(AIM OF THE TASK)
Select the lines of the records containing the word "onze" and list them.

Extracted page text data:
---------------
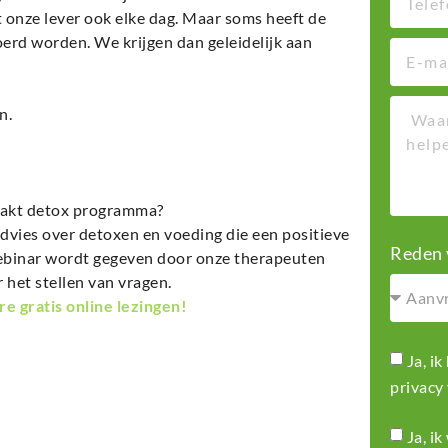
t onze lever ook elke dag. Maar soms heeft de
oerd worden. We krijgen dan geleidelijk aan
n.
aakt detox programma?
 advies over detoxen en voeding die een positieve
Reden 
webinar wordt gegeven door onze therapeuten
 het stellen van vragen.
 gratis online lezingen!
Ja, i
privacy
Ja, i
---------------
(RESULT OF THIS EXERCISE)
t onze lever ook elke dag. Maar soms heeft de
webinar wordt gegeven door onze therapeuten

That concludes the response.